Paris, le 21 janvier 2005


[1Les efforts récents de théorisation sur le “développement durable” ou la “décroissance” sont, indirectement, et peut-être inconsciemment, des tentatives pour prendre abstraitement en compte cette inversion de tendances séculaires. Leurs auteurs espèrent trouver un moyen de séparer ce qui serait positif de ce qui ne le serait pas dans la production industrielle.

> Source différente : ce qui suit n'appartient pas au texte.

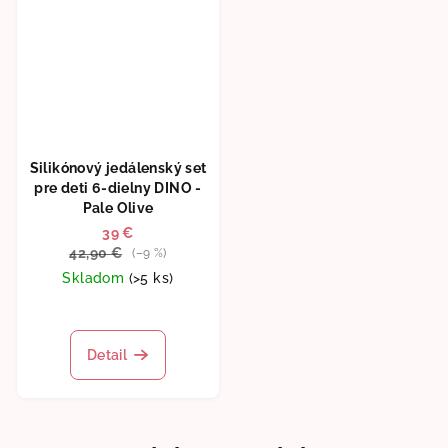
Silikónový jedálenský set
pre deti 6-dielny DINO -
Pale Olive
39 €
42,90 €
(–9 %)
Skladom
(>5 ks)
Priemerné
hodnotenie
produktu
Detail
je
5,0
z
5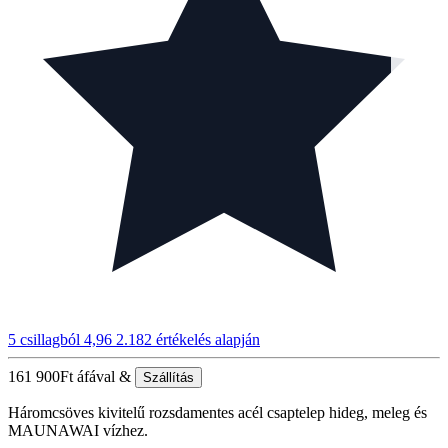
5 csillagból 4,96
2.182 értékelés alapján
161 900
Ft
áfával &
Szállítás
Háromcsöves kivitelű rozsdamentes acél csaptelep hideg, meleg és
MAUNAWAI vízhez.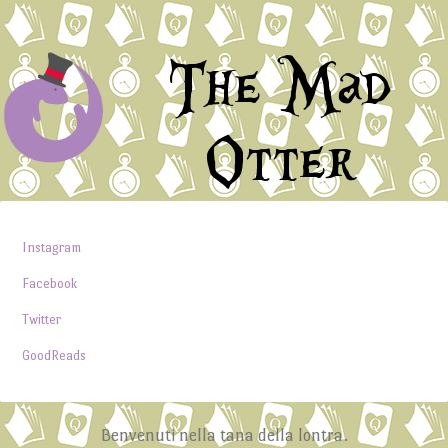
The Mad
Otter
Instagram
Facebook
Twitter
GoodReads
Benvenuti nella tana della lontra.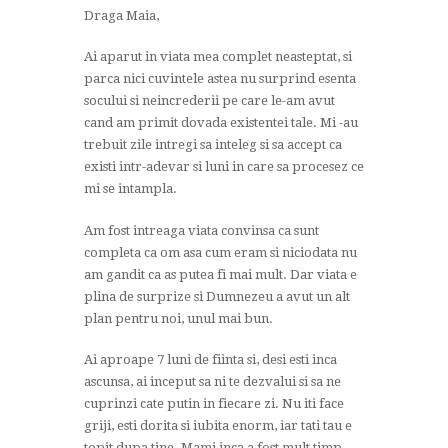
Draga Maia,
Ai aparut in viata mea complet neasteptat, si
parca nici cuvintele astea nu surprind esenta
socului si neincrederii pe care le-am avut
cand am primit dovada existentei tale. Mi -au
trebuit zile intregi sa inteleg si sa accept ca
existi intr-adevar si luni in care sa procesez ce
mi se intampla.
Am fost intreaga viata convinsa ca sunt
completa ca om asa cum eram si niciodata nu
am gandit ca as putea fi mai mult. Dar viata e
plina de surprize si Dumnezeu a avut un alt
plan pentru noi, unul mai bun.
Ai aproape 7 luni de fiinta si, desi esti inca
ascunsa, ai inceput sa ni te dezvalui si sa ne
cuprinzi cate putin in fiecare zi. Nu iti face
griji, esti dorita si iubita enorm, iar tati tau e
topit dupa tine. Mami inca a fost mult timp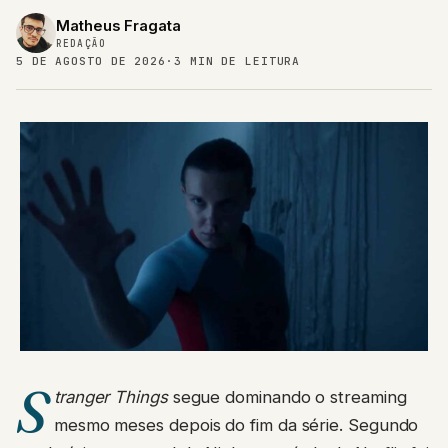
Matheus Fragata
REDAÇÃO
5 DE AGOSTO DE 2026
·
3 MIN DE LEITURA
S
tranger Things
segue dominando o streaming
mesmo meses depois do fim da série. Segundo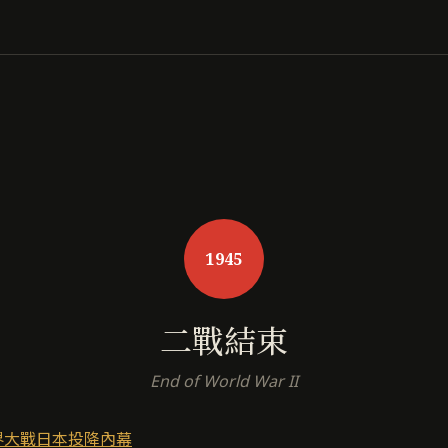
1945
二戰結束
End of World War II
界大戰日本投降內幕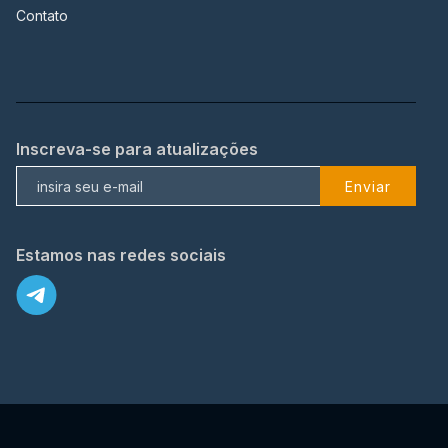
Contato
Inscreva-se para atualizações
Enviar
Estamos nas redes sociais
X
© 2023 TopFlix Todos os direitos reservados.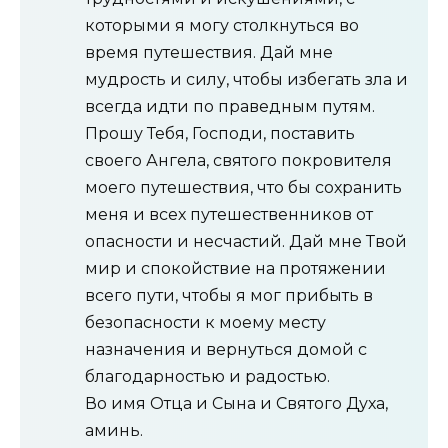
которыми я могу столкнуться во
время путешествия. Дай мне
мудрость и силу, чтобы избегать зла и
всегда идти по праведным путям.
Прошу Тебя, Господи, поставить
своего Ангела, святого покровителя
моего путешествия, что бы сохранить
меня и всех путешественников от
опасности и несчастий. Дай мне Твой
мир и спокойствие на протяжении
всего пути, чтобы я мог прибыть в
безопасности к моему месту
назначения и вернуться домой с
благодарностью и радостью.
Во имя Отца и Сына и Святого Духа,
аминь.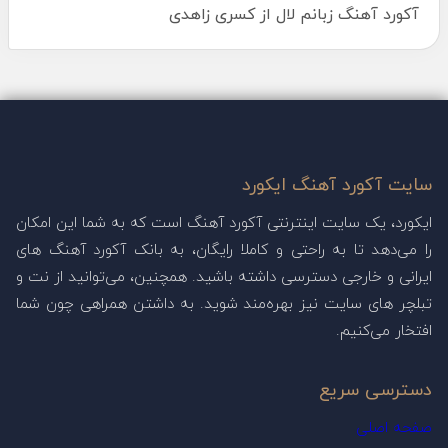
آکورد آهنگ زبانم لال از کسری زاهدی
سایت آکورد آهنگ ایکورد
ایکورد، یک سایت اینترنتی آکورد آهنگ است که به شما این امکان
را می‌دهد تا به راحتی و کاملا رایگان، به بانک آکورد آهنگ های
ایرانی و خارجی دسترسی داشته باشید. همچنین، می‌توانید از نت و
تبلچر های سایت نیز بهره‌مند شوید. به داشتن همراهی چون شما
افتخار می‌کنیم.
دسترسی سریع
صفحه اصلی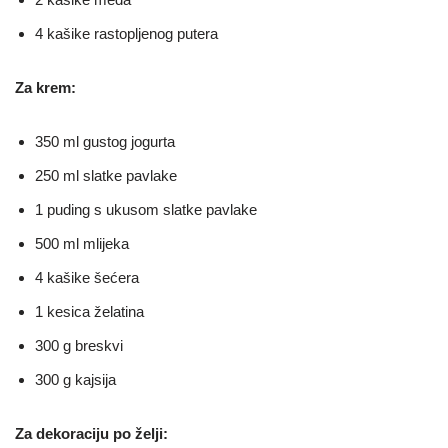
4 kašike rastopljenog putera
Za krem:
350 ml gustog jogurta
250 ml slatke pavlake
1 puding s ukusom slatke pavlake
500 ml mlijeka
4 kašike šećera
1 kesica želatina
300 g breskvi
300 g kajsija
Za dekoraciju po želji: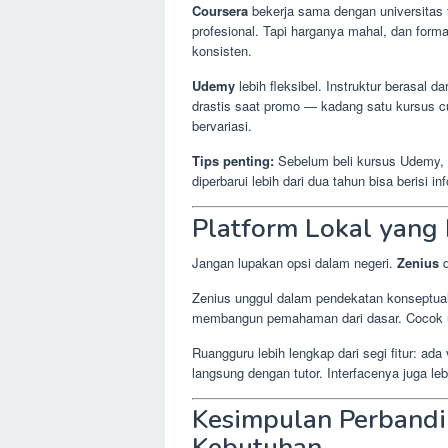
Coursera
bekerja sama dengan universitas t
profesional. Tapi harganya mahal, dan for
konsisten.
Udemy
lebih fleksibel. Instruktur berasal d
drastis saat promo — kadang satu kursus c
bervariasi.
Tips penting:
Sebelum beli kursus Udemy, se
diperbarui lebih dari dua tahun bisa berisi 
Platform Lokal yang
Jangan lupakan opsi dalam negeri.
Zenius
Zenius unggul dalam pendekatan konseptua
membangun pemahaman dari dasar. Cocok 
Ruangguru lebih lengkap dari segi fitur: ada v
langsung dengan tutor. Interfacenya juga l
Kesimpulan Perbandi
Kebutuhan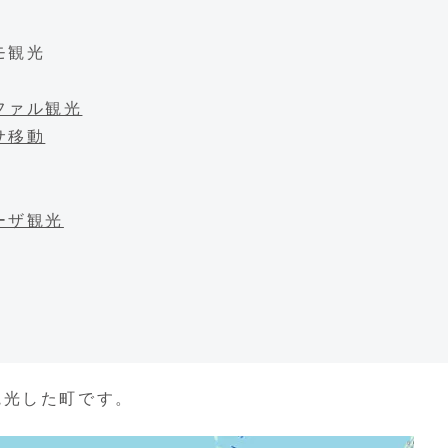
モ観光
ファル観光
サ移動
ーザ観光
観光した町です。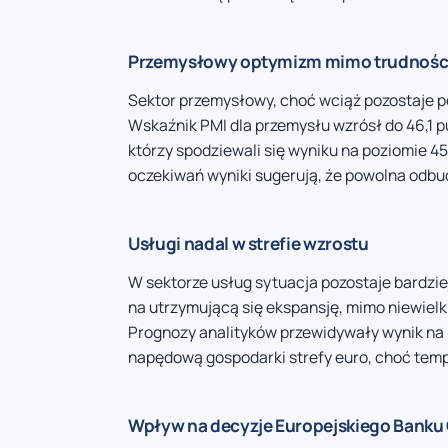
Przemysłowy optymizm mimo trudnośc
Sektor przemysłowy, choć wciąż pozostaje 
Wskaźnik PMI dla przemysłu wzrósł do 46,1 p
którzy spodziewali się wyniku na poziomie 4
oczekiwań wyniki sugerują, że powolna odbu
Usługi nadal w strefie wzrostu
W sektorze usług sytuacja pozostaje bardziej
na utrzymującą się ekspansję, mimo niewiel
Prognozy analityków przewidywały wynik na p
napędową gospodarki strefy euro, choć temp
Wpływ na decyzje Europejskiego Banku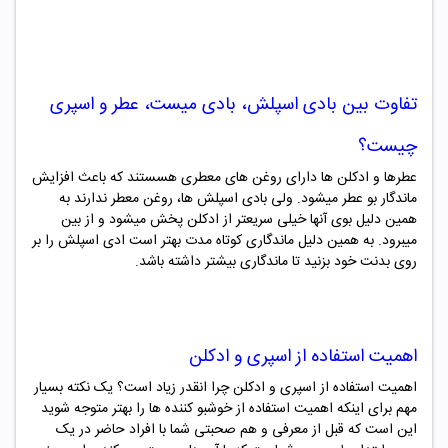
ت
فاوت بین بادی اسپلش، بادی میست، عطر و اسپری
چیست؟
عطرها و ادکلن ها دارای روغن های معطری هسستند که باعث افزایش
ماندگار بو عطر میشود. ولی بادی اسپلش ها، روغن معطر ندارند به
همین دلیل بوی آنها خیلی سریعتر از ادکلن پخش میشود و از بین
میبرود. به همین دلیل ماندگاری کوتاه مدت بهتر است ادی اسپلش را بر
روی بدنت خود بزنید تا ماندگاری بیشتر داشته باشد.
اهمیت استفاده از اسپری و ادکلن
اهمیت استفاده از اسپری و ادکلن چرا انقدر زیاد است؟ یک نکته بسیار
مهم برای اینکه اهمیت استفاده از خوشبو کننده ها را بهتر متوجه شوید
این است که قبل از معرفی و هم صحبتی شما با افراد حاضر در یک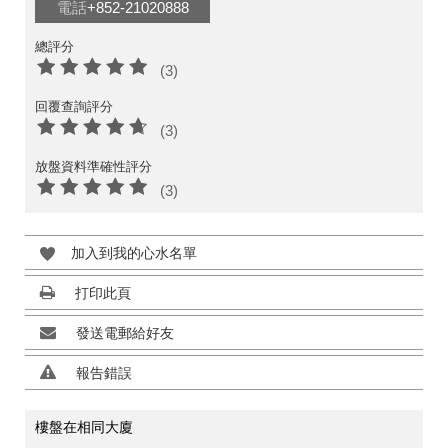
電話
+852-21020888
總評分
(3)
回覆查詢評分
(3)
放盤資料準確性評分
(3)
加入到我的心水名單
打印此頁
發送電郵給好友
報告錯誤
樓盤在相同大廈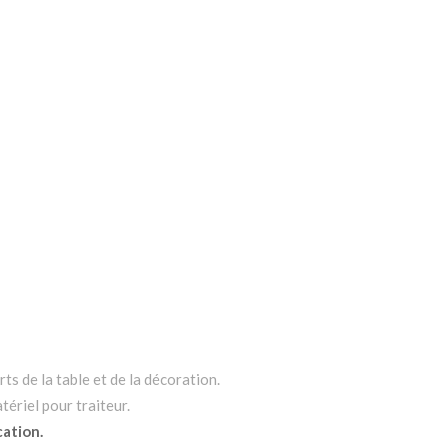
ts de la table et de la décoration.
tériel pour traiteur.
cation.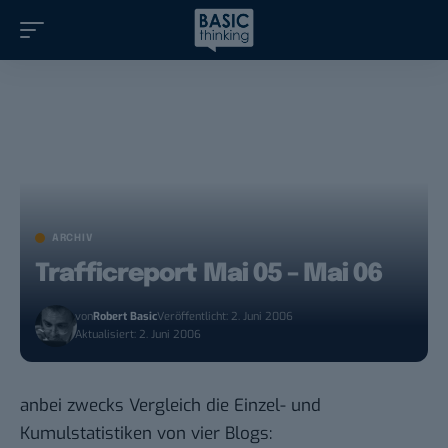
ARCHIV
Trafficreport Mai 05 – Mai 06
von
Robert Basic
Veröffentlicht: 2. Juni 2006
Aktualisiert: 2. Juni 2006
anbei zwecks Vergleich die Einzel- und
Kumulstatistiken von vier Blogs: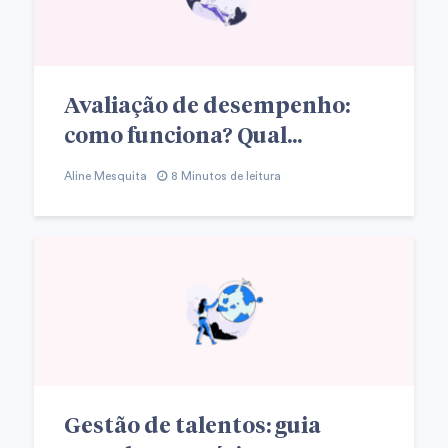
Avaliação de desempenho:
como funciona? Qual...
Aline Mesquita
8 Minutos de leitura
Gestão de talentos: guia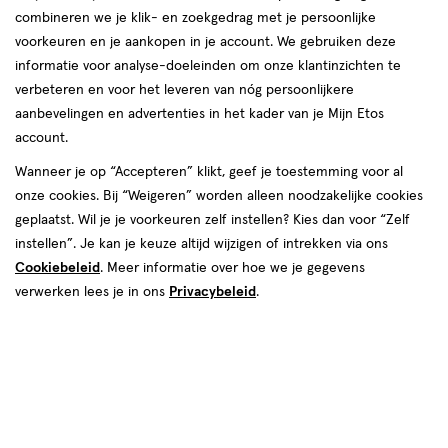
combineren we je klik- en zoekgedrag met je persoonlijke
Instellingen aanpassen
voorkeuren en je aankopen in je account. We gebruiken deze
informatie voor analyse-doeleinden om onze klantinzichten te
verbeteren en voor het leveren van nóg persoonlijkere
aanbevelingen en advertenties in het kader van je Mijn Etos
account.
Video
Wanneer je op “Accepteren” klikt, geef je toestemming voor al
€ 14.29
14
.
29
onze cookies. Bij “Weigeren” worden alleen noodzakelijke cookies
geplaatst. Wil je je voorkeuren zelf instellen? Kies dan voor “Zelf
Spaar 5 Air Miles
instellen”. Je kan je keuze altijd wijzigen of intrekken via ons
Cookiebeleid
. Meer informatie over hoe we je gegevens
Online op voorraad
verwerken lees je in ons
Privacybeleid
.
Vóór 22:00 uur besteld, morgen in huis
1
In mijn winkelmandje
verhoog
aantal
met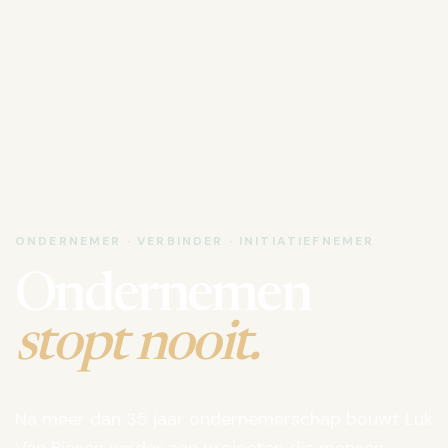
ONDERNEMER · VERBINDER · INITIATIEFNEMER
Ondernemen
stopt nooit.
Na meer dan 35 jaar ondernemerschap bouwt Luk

Le marxisme du XIXème siècle avait cru que la distinction entre facteur productif et improductif suffirait, dans le cadre d’une économie rationnellement maîtrisée. La complexité croissante des mécanismes industriels a montré que l’espoir d’une telle ségrégation de facteurs est irréaliste. Il suffit, par exemple, de remarquer que la production de musique et de supports pour celle-ci présuppose l’ensemble de la chaîne industrielle, pour se douter que l’hypothèse de séparation des diverses branches productives tient de la reconstruction abstraite. D’autant que les auteurs de mise en garde postulent toujours que les exhortations vertueuses suffiront à désimbriquer les facteurs de production techniques néfastes, polluants, etc., de ceux qu’ils faudrait conserver. Il manque à la fois la méthode (selon quel critère conserver tel ou tel facteur de production ?) et le moteur (quelle force historique et sociale serait aujourd’hui en mesure de dépasser les intérêts aussi contradictoires qu’immenses pour atteindre cet objectif ?). Cette double inconsistance est aggravée par un facteur supplémentaire : le marxisme, comme l’anarchisme, ont toujours fait mine de croire que l’économie se développait pour elle-même, et non comme un moyen de la puissance. Même dans l’hypothèse aujourd’hui fantaisiste où l’on disposerait d’une méthode et d’un moteur du changement, il resterait cette difficulté sur laquelle tous les groupes humains ont buté : depuis plus de 5 000 ans, les rapports de pouvoir sont l’ultima ratio des mécanismes de l’histoire humaine. Aucun développement historique ne dure quand il ne respecte pas ce principe.

[2comme l’a confirmé l’opération déjouée de justesse en avril 2004 à Amman. Elle était organisée par Zarkaoui (cf le livre de J.C. Brisard, Zarkaoui, Le nouveau visage d’Al Qaida, déc. 2004, éd. Fayard).